━━ STORED DATA

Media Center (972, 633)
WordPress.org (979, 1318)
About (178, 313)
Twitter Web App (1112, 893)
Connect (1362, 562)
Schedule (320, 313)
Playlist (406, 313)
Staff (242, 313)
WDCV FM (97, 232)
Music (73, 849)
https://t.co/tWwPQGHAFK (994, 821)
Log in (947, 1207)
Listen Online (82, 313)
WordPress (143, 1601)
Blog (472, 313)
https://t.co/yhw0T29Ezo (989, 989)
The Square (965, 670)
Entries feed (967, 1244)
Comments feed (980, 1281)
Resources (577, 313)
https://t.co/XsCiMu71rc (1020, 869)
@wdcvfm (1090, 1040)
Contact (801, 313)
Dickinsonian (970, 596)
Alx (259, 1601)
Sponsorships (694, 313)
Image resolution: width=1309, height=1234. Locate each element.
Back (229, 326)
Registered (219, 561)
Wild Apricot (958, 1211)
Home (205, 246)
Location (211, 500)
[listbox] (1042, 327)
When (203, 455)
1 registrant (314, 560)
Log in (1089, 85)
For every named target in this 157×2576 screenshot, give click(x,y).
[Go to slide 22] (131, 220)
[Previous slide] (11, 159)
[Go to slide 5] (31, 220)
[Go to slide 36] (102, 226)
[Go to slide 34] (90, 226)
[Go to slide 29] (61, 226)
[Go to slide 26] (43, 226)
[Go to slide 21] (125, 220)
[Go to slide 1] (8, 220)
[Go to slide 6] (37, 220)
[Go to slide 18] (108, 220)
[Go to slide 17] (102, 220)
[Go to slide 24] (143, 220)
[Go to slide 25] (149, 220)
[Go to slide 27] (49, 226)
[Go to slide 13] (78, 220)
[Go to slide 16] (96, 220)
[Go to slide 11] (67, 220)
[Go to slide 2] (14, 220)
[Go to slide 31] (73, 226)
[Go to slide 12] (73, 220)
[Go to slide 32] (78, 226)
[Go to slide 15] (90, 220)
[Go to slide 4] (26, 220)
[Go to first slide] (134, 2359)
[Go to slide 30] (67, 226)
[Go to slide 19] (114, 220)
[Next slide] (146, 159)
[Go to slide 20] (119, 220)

━━━━

* **AIM OF THE EXERCISE**: Among the entries above, the line containing "Alx (259, 1601)", the line containing "[Go to slide 6] (37, 220)", and all lines between them are to be restated word for word; nothing else belongs in the reply.

* **RESPONSE TO THE TASK**:
Alx (259, 1601)
Sponsorships (694, 313)
Image resolution: width=1309, height=1234. Locate each element.
Back (229, 326)
Registered (219, 561)
Wild Apricot (958, 1211)
Home (205, 246)
Location (211, 500)
[listbox] (1042, 327)
When (203, 455)
1 registrant (314, 560)
Log in (1089, 85)
For every named target in this 157×2576 screenshot, give click(x,y).
[Go to slide 22] (131, 220)
[Previous slide] (11, 159)
[Go to slide 5] (31, 220)
[Go to slide 36] (102, 226)
[Go to slide 34] (90, 226)
[Go to slide 29] (61, 226)
[Go to slide 26] (43, 226)
[Go to slide 21] (125, 220)
[Go to slide 1] (8, 220)
[Go to slide 6] (37, 220)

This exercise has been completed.